So – alle Richtungen, Strömungen und Kritiker des Netzes vereinnamend – schreibt mspr0. “Beschäftigen” heißt bei ihm vor allem, die Mahner und Warner zu kritisieren. Sie als Fortschritts- und Spaßbremsen zu klassifizieren, die zwar technisch das Netz verstehen mögen, von seiner revolutionären Kraft nichts begreifen. Die Kritik kann auch gerne mal unter die Hitlervergleichsgürtellinie gehen. Da wird dann schon mal die Revanchistenkeule rausgeholt, weil einer der vielen verschiedenen Demoaufrufe gegen Massenüberwachung (obwohl offensichtlich ironisch) mit Landesverrat argumentiert. Seinem durchaus richtigen Anliegen, dass die Grenzen nicht zwischen den Ländern sondern zwischen den Herrschenden und Beherrschten verlaufen, dient eine solche Trollerei sicher nicht.
“Der Kampf gegen die Einführung und den Betrieb des Überwachungsstaats ist verloren.”
impliziert er, dass er diesen Kampf aktiv geführt hat. Das ist lustig, weil bereits vor mehr als sieben Jahren zwei wirkliche Kämpfer gegen die Überwachung die gleiche Aussage gemacht haben. Unter dem Titel “We lost the war” konstatierten Rop Gonggrijp und Frank Rieger, dass die Geheimdienste inzwischen wissen, wie sie die Technik nutzen können und wie man die Politik dazu bringt, die Technik auch zu bezahlen.
Während holgi eine Mehrheit der Bevölkerung sieht, die Überwachung billigend in Kauf nimmt um maximal mögliche Sicherheitsgarantien zu bekommen, sieht mspr0 gleich jeglichen Datenschutz/Privatsphäre abgeschafft:
“Wenn sich die Leute mit Prism abfinden – und es sieht alles danach aus, als müssten sie das tun – ist der Datenschutzdiskurs in Deutschland in erheblichen Schwierigkeiten.”
Und an dieser Stelle wird wieder deutlich, dass beide von sich auf andere schliessen. Dabei vergessen sie leider, dass sie eben nicht mehr als Konsumenten sind. Das Netz stellt ihre Nischenbühne dar. Und so fallen für beide auch alle Handlungsoptionen weg, die eine Selbstbeschränkung im Umgang mit Daten erfordern würden. Sie sind abhängig von den anderen im Netz, die sie retweeten, erwähnen, kommentiern oder auch kritisieren. Und all diese Events füllen ihr persönliches Ego-Prism. Diese Metadaten brauchen sie für ihre Relevantometer.
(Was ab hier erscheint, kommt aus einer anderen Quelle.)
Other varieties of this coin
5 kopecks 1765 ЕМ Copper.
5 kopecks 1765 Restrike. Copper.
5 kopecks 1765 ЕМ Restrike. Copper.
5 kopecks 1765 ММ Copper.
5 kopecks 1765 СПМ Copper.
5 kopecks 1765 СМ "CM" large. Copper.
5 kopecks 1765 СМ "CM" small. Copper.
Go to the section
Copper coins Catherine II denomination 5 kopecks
Holger Klein wünscht sich offensichtlich sogar Kollateralschäden bei der Überwachung. Wie soll man sich das vorstellen? Hunderte Leute, die nichts verbrochen haben, nach Guantanamo? Erst dann würde die Öffentlichkeit, die Unsinnigkeit der Totalüberwachung erkennen. Hallo? Noch jemand zu Hause?
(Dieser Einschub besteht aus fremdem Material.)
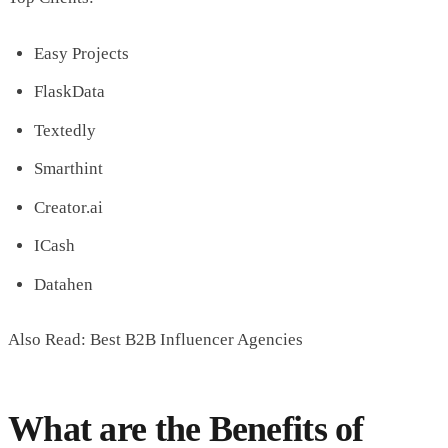
Easy Projects
FlaskData
Textedly
Smarthint
Creator.ai
ICash
Datahen
Also Read: Best B2B Influencer Agencies
What are the Benefits of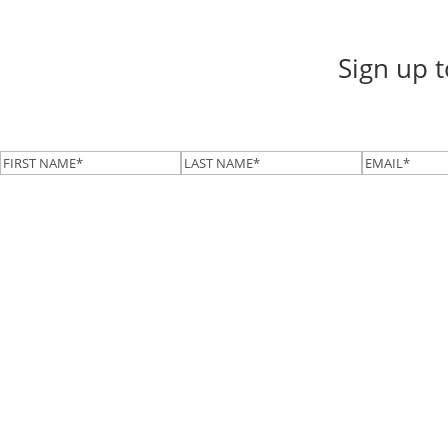
Sign up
Wir haben ein funktionierendes Rechtssystem. Jeder, der jetzt meint, man könne nichts gegen die Überwachung tun, betrachtet dieses System als funktional kaputt. Dabei agieren nur die aktuellen Vertreter dieses Systems verfassungswidrig. So what?
Neid?
msrpo
6 Aug 13 at 1:03 am
Holgi trifft den Punkt ziemlich genau. Die meisten Menschen scheinen die Freiheit lieber opfern zu wollen als mit dieser vermeintlich Unsicherheit zu leben. Für diese Menschen muss es erst eine persönlich Datenkalypse geben, damit sie sich mit den Folgen der Totalüberwachung auseinander setzen.
Thorsten W.
6 Aug 13 at 3:13 pm
@Torsten W: Die persönliche Datenkalypse findet permanent statt: Filesharing-Abmahnungen, Stalking, Identitätsklau, Mobbing, Phishing, etc. sind den meisten Menschen im persönlichen Umfeld schon begegnet. Die Überwachung schützt sie nicht davor sondern nutzt die gleichen Techniken. Die Unsicherheit ist also direkter Effekt von mangelndem Datenschutz. Es kann doch nicht sein, dass man denen das nicht begreiflich machen kann.
qrios
7 Aug 13 at 1:14 pm
“…
‘Der Kampf gegen die Einführung und den Betrieb des Überwachungsstaats ist verloren.’
impliziert er, dass er diesen Kampf aktiv geführt hat.”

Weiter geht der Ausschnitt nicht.